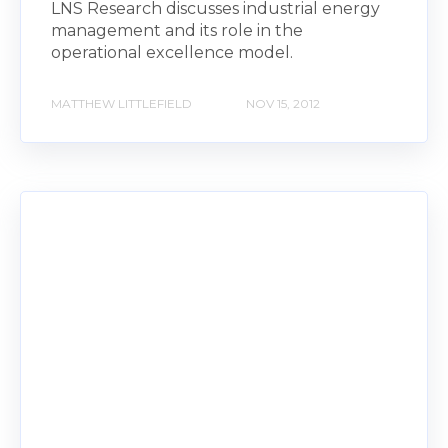
LNS Research discusses industrial energy
management and its role in the
operational excellence model.
MATTHEW LITTLEFIELD
NOV 15, 2012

⁂

What the exercise asks → The entries above need to be transcribed exactly, with the images left out.

Result of this exercise →
LNS Research discusses industrial energy
management and its role in the
operational excellence model.
MATTHEW LITTLEFIELD
NOV 15, 2012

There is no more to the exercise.